━━━━━ Record extracts

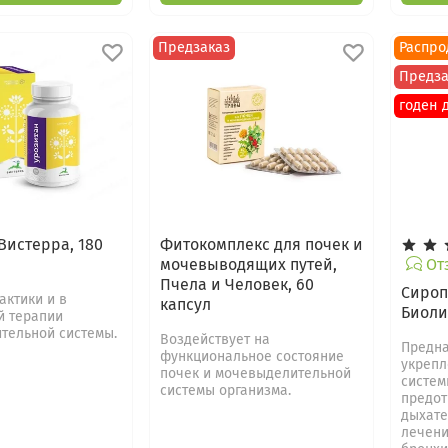
Предзаказ
Распро
Предза
годен д
Вистерра, 180
Фитокомплекс для почек и
мочевыводящих путей,
Отз
Пчела и Человек, 60
Сироп
актики и в
капсул
Биоли
й терапии
тельной системы.
Воздействует на
Предна
функциональное состояние
укрепл
почек и мочевыделительной
систем
системы организма.
предот
дыхате
лечени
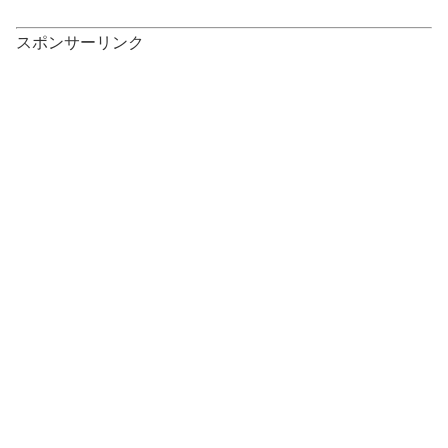
スポンサーリンク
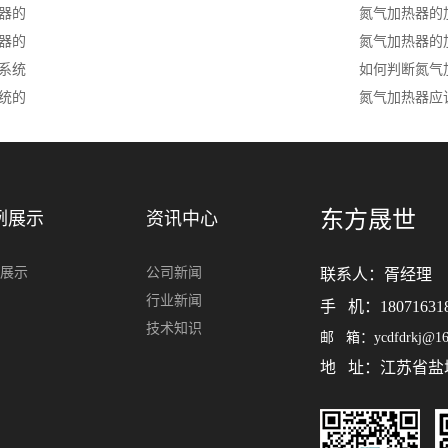
器的
氮气加热器的
器的
氮气加热器的
系统
如何判断氮气
统的
氮气加热器应
东方晟世
例展示
资讯中心
展示
公司新闻
联系人：
胥经理
行业新闻
手 机：18071631
技术知识
邮 箱：ycdfdrkj@16
地 址：江苏省盐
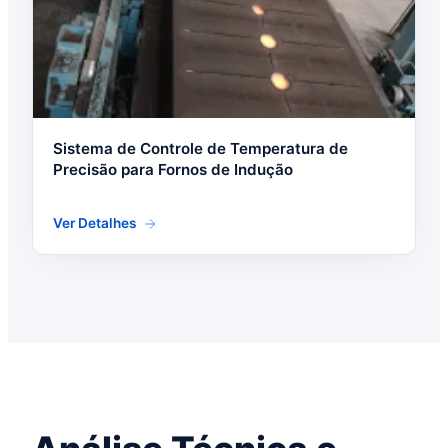
Sistema de Controle de Temperatura de
Precisão para Fornos de Indução
Ver Detalhes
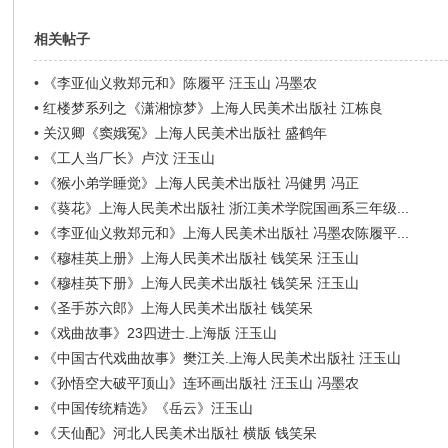
相关帖子
•
《李亚仙义救郑元和》陈履平 汪玉山 冯墨农
•
红楼梦系列之《潇湘惊梦》上海人民美术出版社 江栋良
•
关汉卿《窦娥冤》上海人民美术出版社 盛鹤年
•
《工人当厂长》卢汶 汪玉山
•
《猴小弟学睡觉》上海人民美术出版社 冯健男 冯正
•
《葵花》上海人民美术出版社 浙江美术学院国画系三年级...
•
《李亚仙义救郑元和》上海人民美术出版社 冯墨农陈履平...
•
《穆桂英上册》上海人民美术出版社 钱笑呆 汪玉山
•
《穆桂英下册》上海人民美术出版社 钱笑呆 汪玉山
•
《圣手苏六郎》上海人民美术出版社 钱笑呆
•
《戏曲故事》23四进士.上海版 汪玉山
•
《中国古代戏曲故事》樊江关.上海人民美术出版社 汪玉山
•
《孙悟空大破平顶山》连环画出版社 汪玉山 冯墨农
•
《中国传统精选》《岳云》汪玉山
•
《天仙配》河北人民美术出版社 横版 钱笑呆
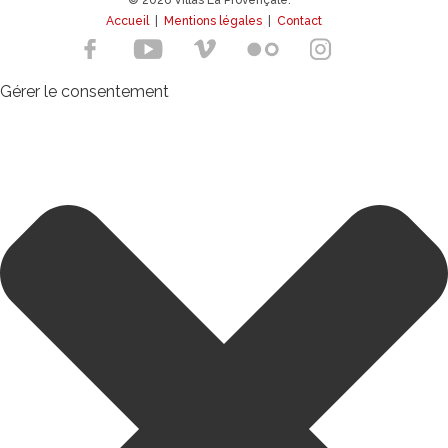
© 2026 Villas La Provençale.
Accueil
|
Mentions légales
|
Contact
Gérer le consentement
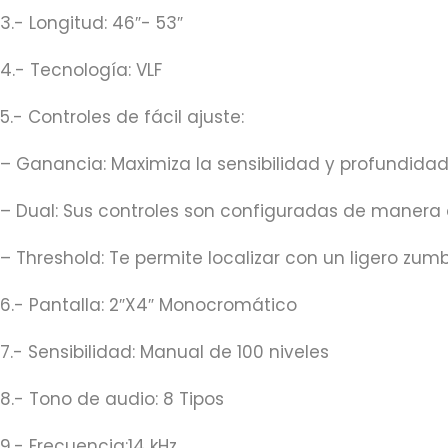
3.- Longitud: 46″- 53″
4.- Tecnología: VLF
5.- Controles de fácil ajuste:
– Ganancia: Maximiza la sensibilidad y profundida
– Dual: Sus controles son configuradas de manera
– Threshold: Te permite localizar con un ligero zu
6.- Pantalla: 2″X4″ Monocromático
7.- Sensibilidad: Manual de 100 niveles
8.- Tono de audio: 8 Tipos
9.- Frecuencia:14 kHz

━━━━━━━━━━

Beginning with the line that holds "4.- Tecnología: VLF", please return every line through the end of the data, exactly as written.

4.- Tecnología: VLF
5.- Controles de fácil ajuste:
– Ganancia: Maximiza la sensibilidad y profundida
– Dual: Sus controles son configuradas de manera
– Threshold: Te permite localizar con un ligero zu
6.- Pantalla: 2″X4″ Monocromático
7.- Sensibilidad: Manual de 100 niveles
8.- Tono de audio: 8 Tipos
9.- Frecuencia:14 kHz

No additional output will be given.